Newly appointed US Acting Secretary of Defence Christopher Miller told the military that all wars must end and it is time to come home, according to a memorandum issued by the Pentagon.
"All wars must end. Ending wars requires compromise and partnership. We met the challenge: we gave it our all. Now, it's time to come home," Xinhua news agency quoted Miller as saying on Saturday in his first message to all employees of the Department of Defence.
The acting Pentagon chief also said that the US remains committed to ending the war against Al Qaeda since 2001 and is "on the verge of defeating" the terrorist group.
"This fight has been long, our sacrifices have been enormous, and many are weary of war - I'm one for them," he said.
"But this is the critical phase in which we transition our efforts from a leadership to supporting role."
The war in Afghanistan, which has caused about 2,400 US military fatalities, is the longest one in American history.
Miller, a US special forces veteran who fought in this war, was appointed by President Donald Trump on November 9 as Acting secretary of Defence to replace former Pentagon chief Mark Esper.
The message indicated that he might accelerate the pace to pull US troops out of Afghanistan.
Currently, there are around 4,500 US troops in the country.
Trump has long sought a full withdrawal from Afghanistan, but some of his senior aides from the military and the Pentagon suggested a condition-based withdrawal, a more cautious approach.
Trump previously tweeted that he wanted troops returning home by Christmas.
His National Security Adviser Robert O'Brien later noted that Trump's tweet was only an expression of desire, saying US troops in Afghanistan would be reduced to 2,500 level by early 2021.

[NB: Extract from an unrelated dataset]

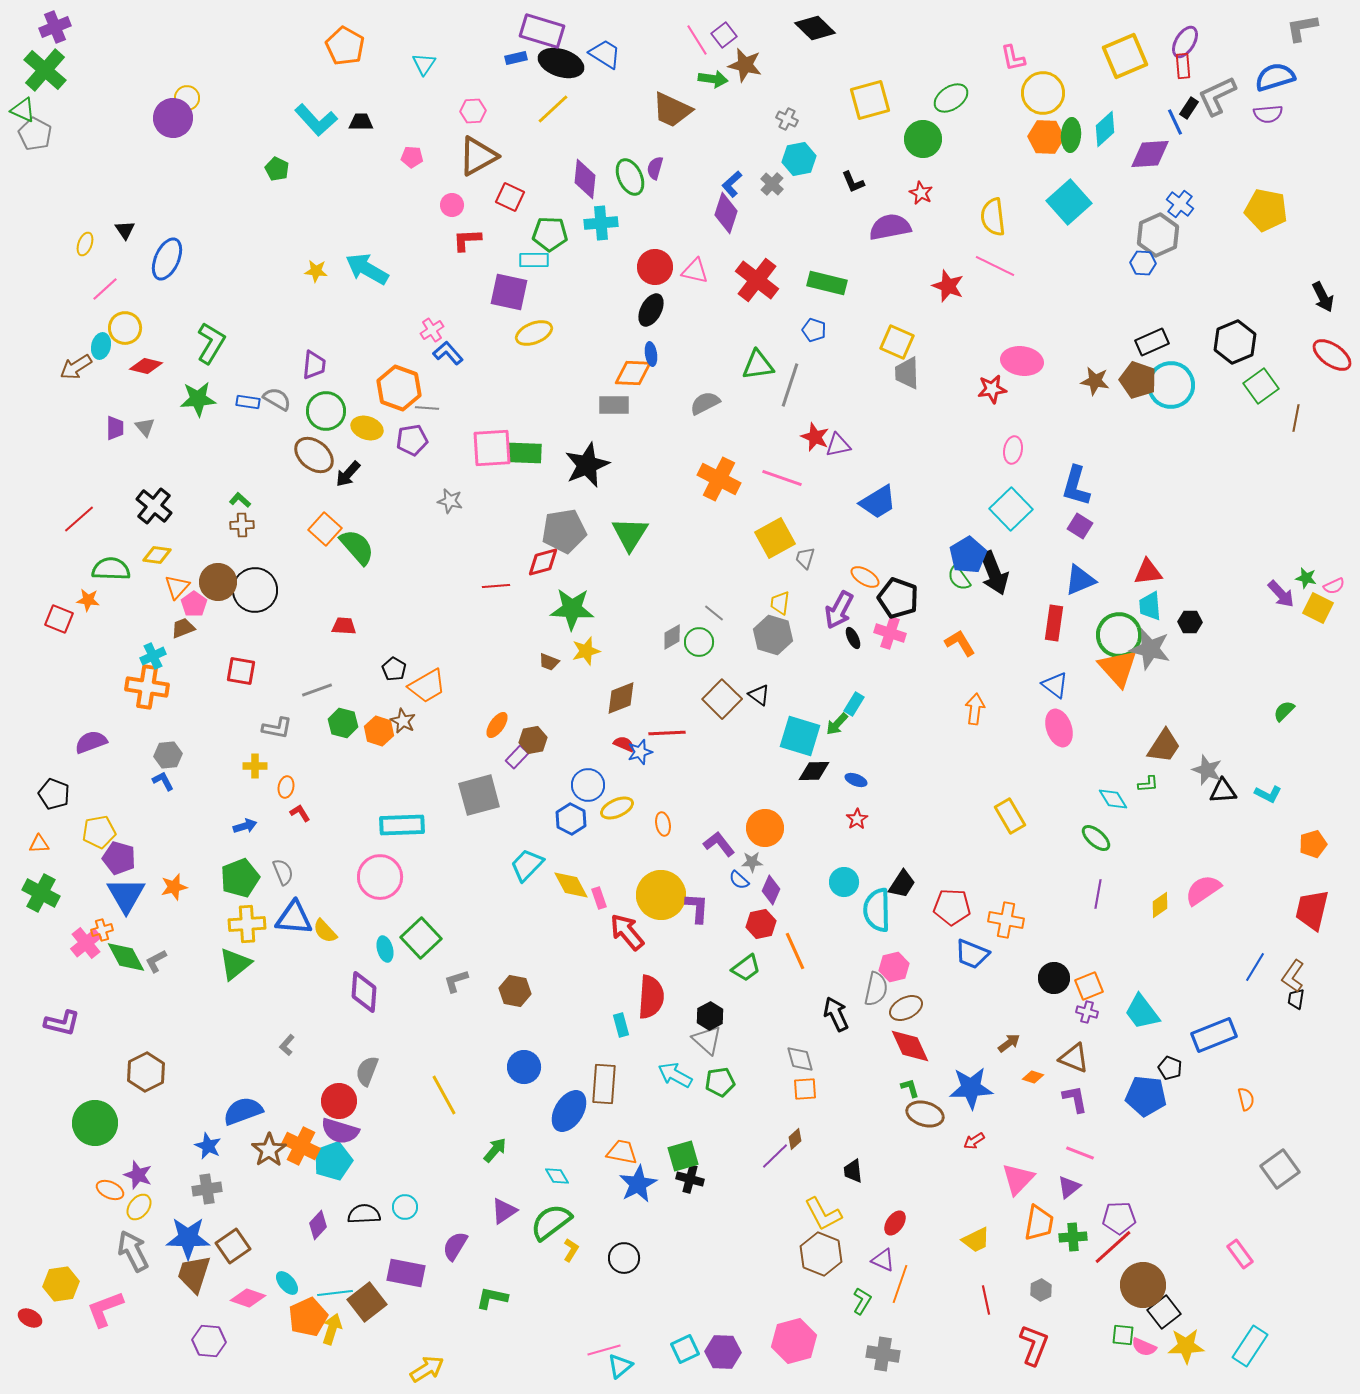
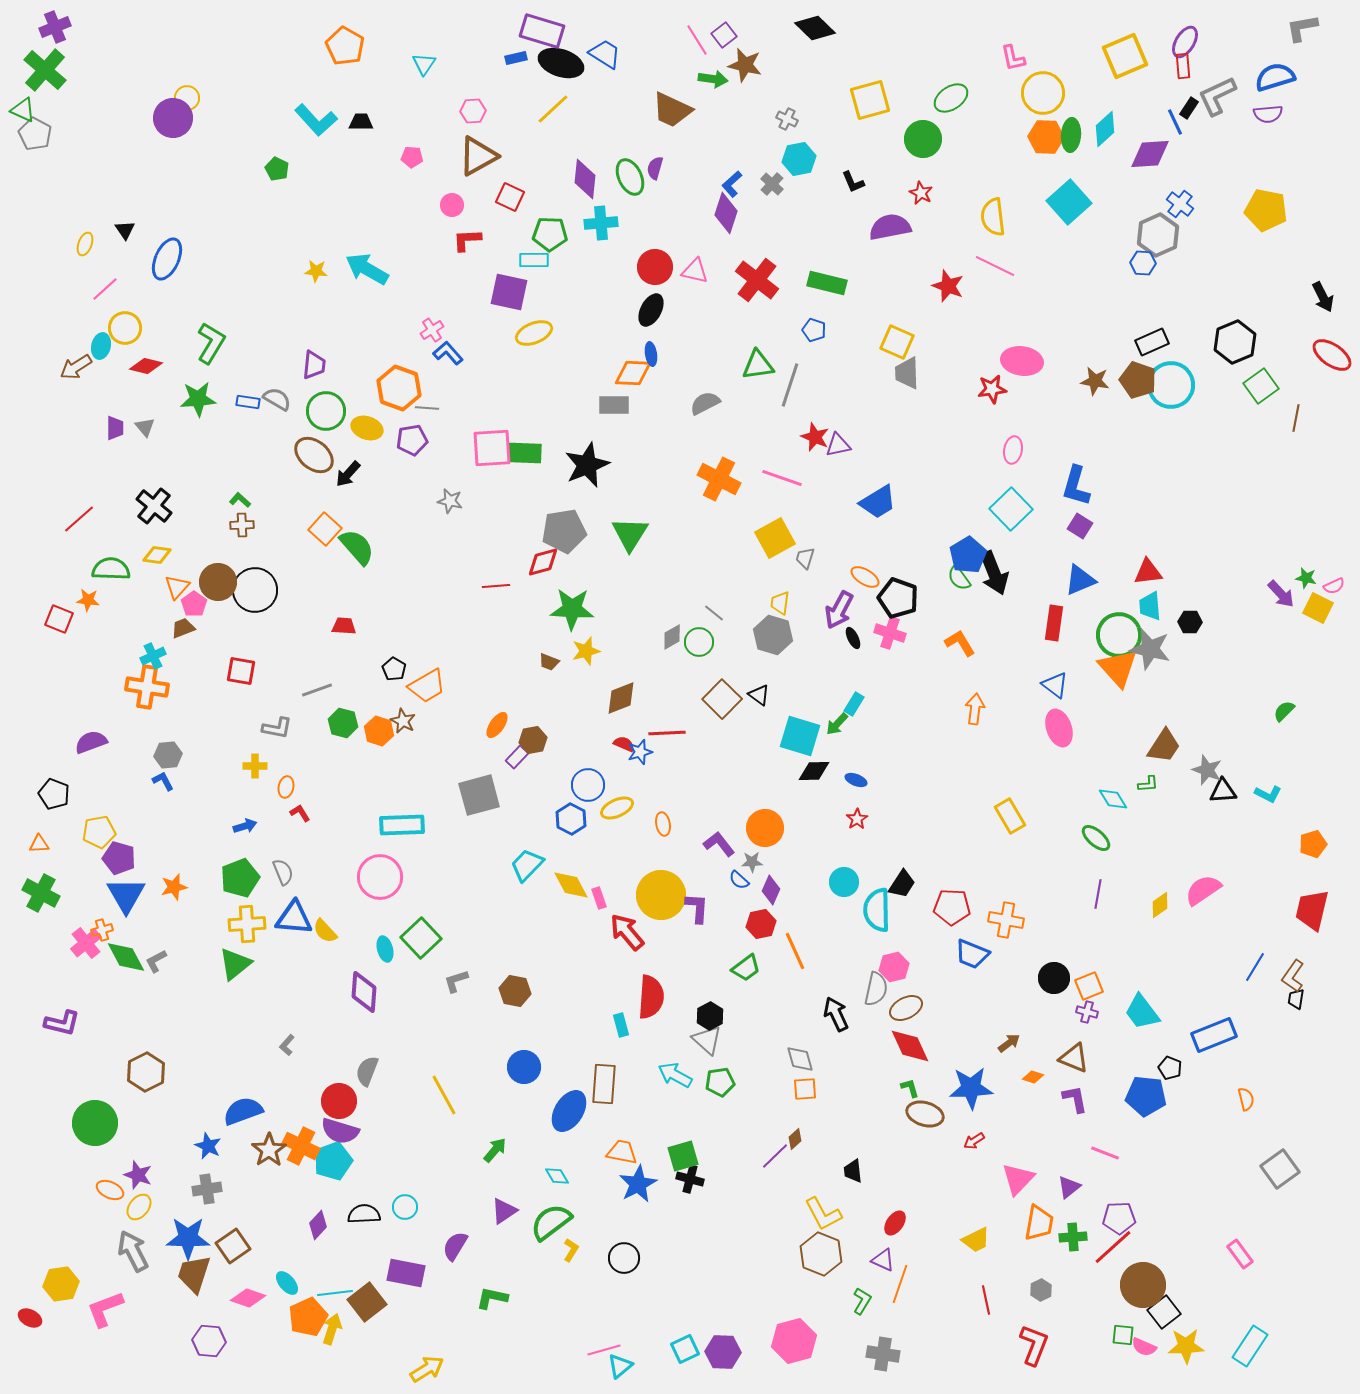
pink line at (1080, 1153): moved 25 px right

The US and Taliban signed an agreement in late February, which called for a full withdrawal of the American military forces from Afghanistan by May 2021 if the militant group meets the conditions of the deal, including severing ties with terrorist groups.
But Commander of US Central Command Kenneth McKenzie said that the Taliban "had not shown conclusively that they're going to break with Al Qaeda".